In the first place, note that the phrase "redistribution of sex" doesn't make any sense, and clearly isn't what these people mean. Sex isn't a commodity like fuel or food, it's an activity. You wouldn't talk about a redistribution of eating.

What they're actually talking about is a redistribution of partners, which overwhelmingly means women. Douthat deliberately confuses the issue by making a reference to the philosopher Amia Srinivasan, who has written about the possibility of a "right to sex" for those who are treated as unattractive or ineligible in our superficial and patriarchal culture (and decided that no, there is no such right), but the basement boys are demanding women, to submit to them and stop being such little bitches about it. They're talking about women as a public good, a commodity in inadequate supply, and asking for a fairer system of allocating it to the consumers, i.e., men.

An idea for which there is a pretty well-known precedent in, I don't know, most of the past eight or ten thousand years of human history, in which the practice of sex and child-rearing was governed in practically all societies by mechanisms for the "exchange of women", as Claude Lévi-Strauss called it in his Elementary Structures of Kinship, 1949, the first and still most important "framework for treating the oppression of women as a social construct rather than a matter of biology" (Wikipedia).

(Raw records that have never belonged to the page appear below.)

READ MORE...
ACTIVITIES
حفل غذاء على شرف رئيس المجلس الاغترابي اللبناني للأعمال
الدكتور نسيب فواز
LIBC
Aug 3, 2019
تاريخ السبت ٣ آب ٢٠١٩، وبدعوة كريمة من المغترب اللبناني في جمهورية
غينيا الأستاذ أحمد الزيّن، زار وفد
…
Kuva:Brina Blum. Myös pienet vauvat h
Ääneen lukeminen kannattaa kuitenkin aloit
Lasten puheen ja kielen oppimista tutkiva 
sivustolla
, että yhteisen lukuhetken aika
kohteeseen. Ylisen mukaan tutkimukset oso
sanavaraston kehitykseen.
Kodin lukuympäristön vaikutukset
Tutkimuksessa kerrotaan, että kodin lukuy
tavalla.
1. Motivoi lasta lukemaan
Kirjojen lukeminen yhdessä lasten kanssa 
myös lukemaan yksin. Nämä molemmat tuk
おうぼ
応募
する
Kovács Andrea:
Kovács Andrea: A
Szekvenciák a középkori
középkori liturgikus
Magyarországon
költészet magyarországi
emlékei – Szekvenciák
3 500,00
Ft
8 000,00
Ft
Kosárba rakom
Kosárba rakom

These systems were efficient methods of making sure most people found partners, but they never entirely covered sexual reality, if only because some boys and girls will fall in love from time to time in ways that haven't been prefigured for them, and some people just can't live within the constrictions of it at all, and over the last three or four centuries they have been giving way all over the world to a kind of generalized anarchy in which each of us is responsible for creating our own accommodations with partners who select each other independently from the social order (when I got to Singapore in the 1980s it was still common to hear the expression "free love" for marrying without the services of a matchmaker paid by one's parents). With attendant dangers of its own, as Douthat remarks,
because like other forms of neoliberal deregulation the sexual revolution created new winners and losers, new hierarchies to replace the old ones, privileging the beautiful and rich and socially adept in new ways and relegating others to new forms of loneliness and frustration.

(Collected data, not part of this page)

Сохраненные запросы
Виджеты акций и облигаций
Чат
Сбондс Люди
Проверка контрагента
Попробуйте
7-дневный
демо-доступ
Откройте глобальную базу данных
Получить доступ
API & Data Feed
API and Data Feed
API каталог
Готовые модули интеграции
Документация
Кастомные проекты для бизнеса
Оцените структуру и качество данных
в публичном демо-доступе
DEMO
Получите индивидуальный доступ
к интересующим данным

Though he gets the date wrong, I guess, assigning the change to the 1960s when it began much earlier and was pretty complete in Western Europe and North America by the late 19th century. Not what he calls "Hefnerism", really (which is all chopped up and blurred in Douthat's mind with the dormroom experimentation of his college years, and the nightmare of Chunky Reese, goings-on that would in any case hardly have startled William Shakespeare, who was 18 when he married an already pregnant, 26-year-old Anne Hathaway), but Austenism, the belief that Lizzie and Darcy can find each other across the class boundaries, the promise of rewards so great that nobody's willing to give up hoping for it.

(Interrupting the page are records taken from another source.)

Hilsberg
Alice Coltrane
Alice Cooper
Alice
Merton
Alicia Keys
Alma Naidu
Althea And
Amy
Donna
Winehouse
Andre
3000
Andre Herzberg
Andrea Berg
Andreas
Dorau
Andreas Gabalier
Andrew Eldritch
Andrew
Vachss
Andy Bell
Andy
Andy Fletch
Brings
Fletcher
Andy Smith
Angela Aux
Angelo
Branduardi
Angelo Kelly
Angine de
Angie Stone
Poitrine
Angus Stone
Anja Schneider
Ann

Once you understand this fairly obvious point, you can see that the plea of the "incels" isn't a loony utopian request for "socialization" of sex, like a kind of government-regulated bonobo society, but exactly what Douthat himself is calling for:
There is an alternative, conservative response, of course — namely, that our widespread isolation and unhappiness and sterility might be dealt with by reviving or adapting older ideas about the virtues of monogamy and chastity and permanence and the special respect owed to the celibate.
A situation where every boy who doesn't join a monastery is assigned a girl who can't say no. It's the most conservative thing ever.